I wrote these words, all the ones you just read, in my journal three days ago. I didn’t plan to write this aloud for you to read because I didn’t want you to think less of Daddy or me. The story, as it were, seemed nothing more than a whiney-word-vomit without any helpful takeaway. I knew a lesson was coming, but my friend Jesus has a way of delaying that’s often quite frustrating and also miraculously redemptive. So, I wrote down what I knew for sure and moved on.

But you must know that I’ve repeated the story, that brief moment on Mamma and Daddy’s back porch, dozens of times out loud to my saint of a husband who has the gift of listening.

I’ve been nine years pregnant with pain, trying to make sense of “you gotta be tougher ‘n that” and attempting to reconcile my tears and my pain and Daddy’s.

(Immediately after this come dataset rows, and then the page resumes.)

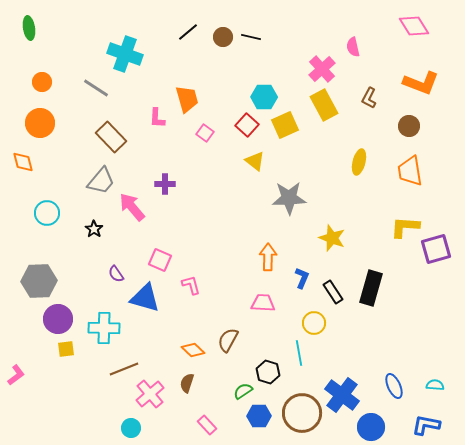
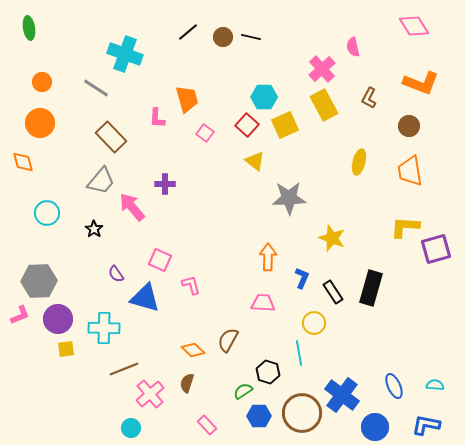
pink L-shape at (16, 375): moved 4 px right, 60 px up; rotated 15 degrees clockwise
blue circle at (371, 427): moved 4 px right
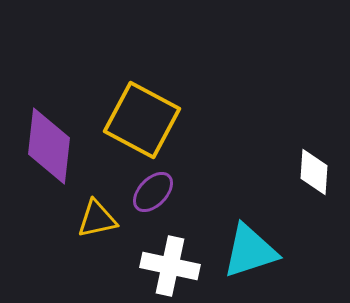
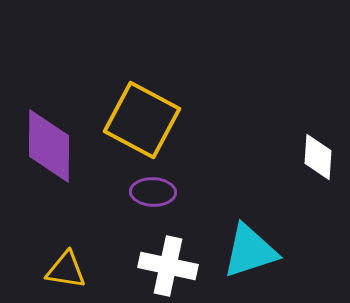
purple diamond: rotated 6 degrees counterclockwise
white diamond: moved 4 px right, 15 px up
purple ellipse: rotated 48 degrees clockwise
yellow triangle: moved 31 px left, 51 px down; rotated 21 degrees clockwise
white cross: moved 2 px left
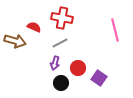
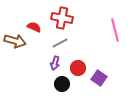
black circle: moved 1 px right, 1 px down
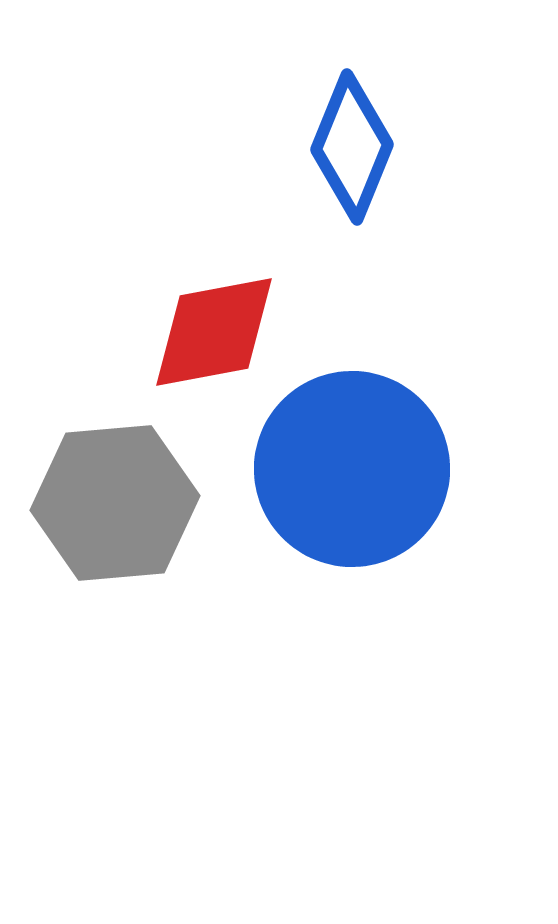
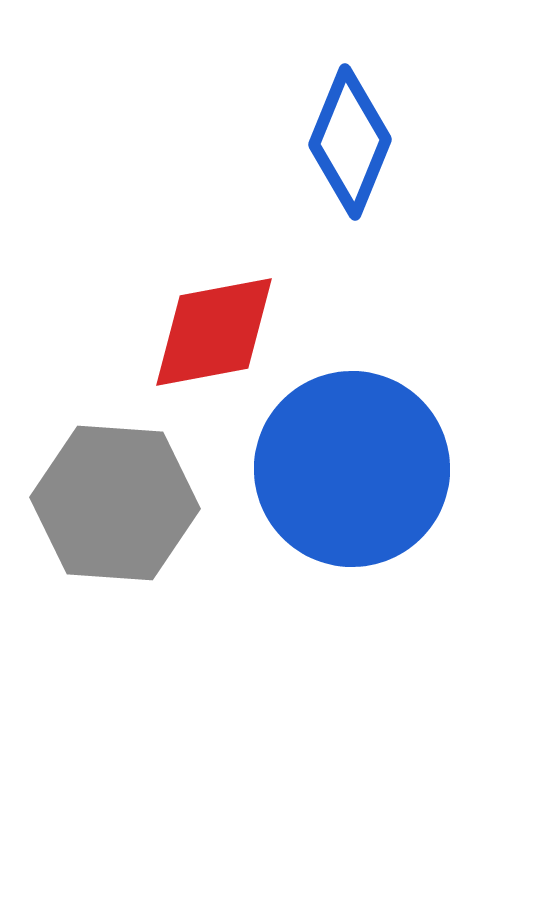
blue diamond: moved 2 px left, 5 px up
gray hexagon: rotated 9 degrees clockwise
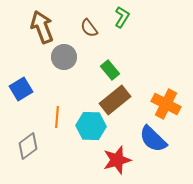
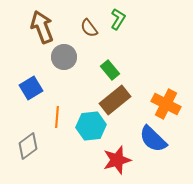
green L-shape: moved 4 px left, 2 px down
blue square: moved 10 px right, 1 px up
cyan hexagon: rotated 8 degrees counterclockwise
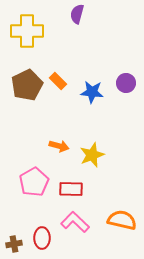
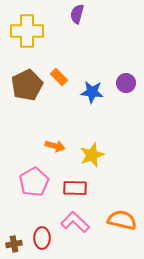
orange rectangle: moved 1 px right, 4 px up
orange arrow: moved 4 px left
red rectangle: moved 4 px right, 1 px up
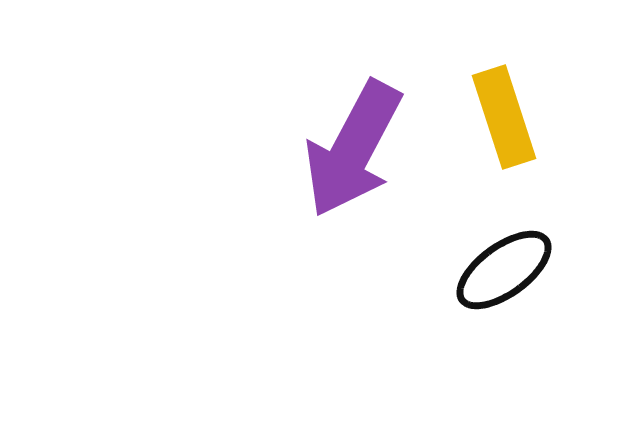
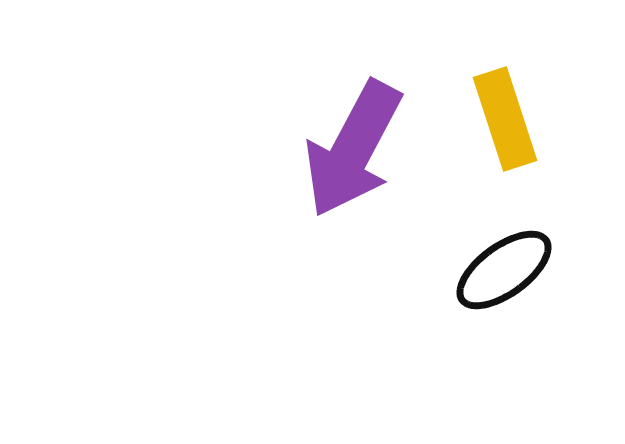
yellow rectangle: moved 1 px right, 2 px down
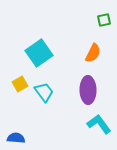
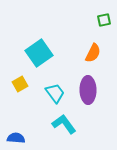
cyan trapezoid: moved 11 px right, 1 px down
cyan L-shape: moved 35 px left
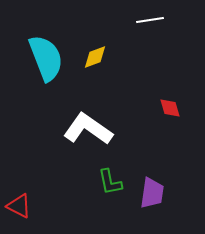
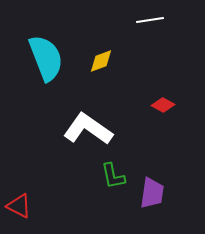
yellow diamond: moved 6 px right, 4 px down
red diamond: moved 7 px left, 3 px up; rotated 45 degrees counterclockwise
green L-shape: moved 3 px right, 6 px up
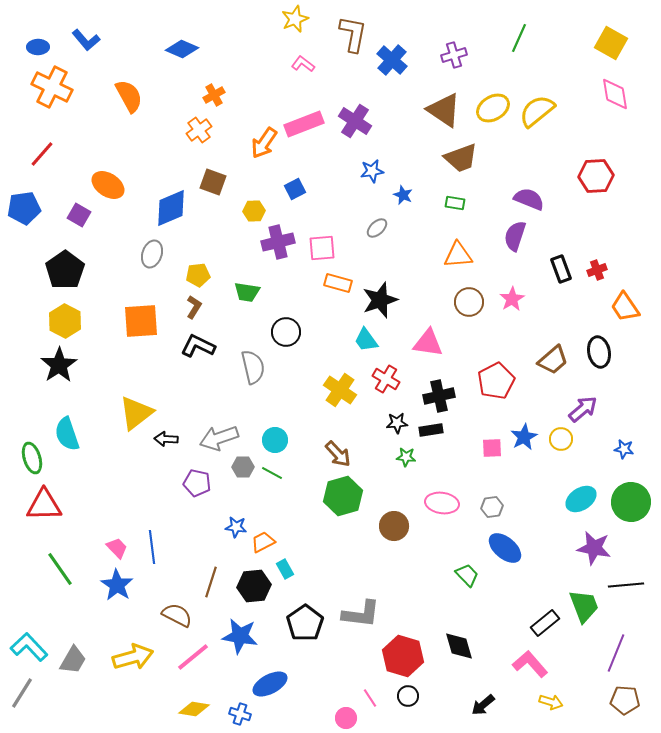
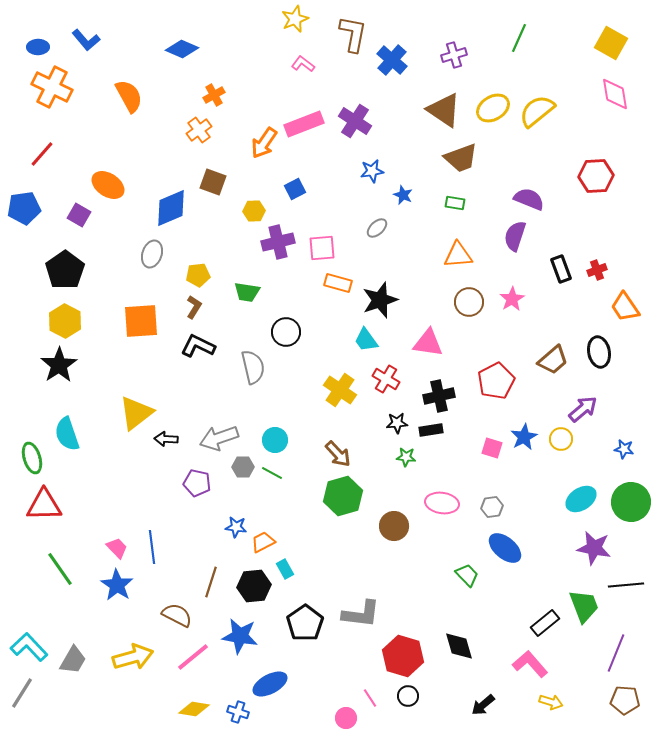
pink square at (492, 448): rotated 20 degrees clockwise
blue cross at (240, 714): moved 2 px left, 2 px up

It’s Friday at 2:40 a.m., and my bladder wakes me up for the second time tonight. I do my business and slip back into bed with a restlessness I can’t shake. It has become my habit to repeat Jesus’ prayer when I’m anxious and can’t sleep. “Lord, Jesus Christ, Son of God, have mercy on me, a sinner.” There’s comfort in that.

With eyes wide open in the dark, I suddenly realize that on this very day, December 3, 2012, Mother died.

(I don’t usually publicly acknowledge the death anniversary of a loved one, and to be honest, sometimes I don’t even think about it until the day has passed. But God was up to something, and he had been orchestrating this moment for a long time. He knew it was time to push.)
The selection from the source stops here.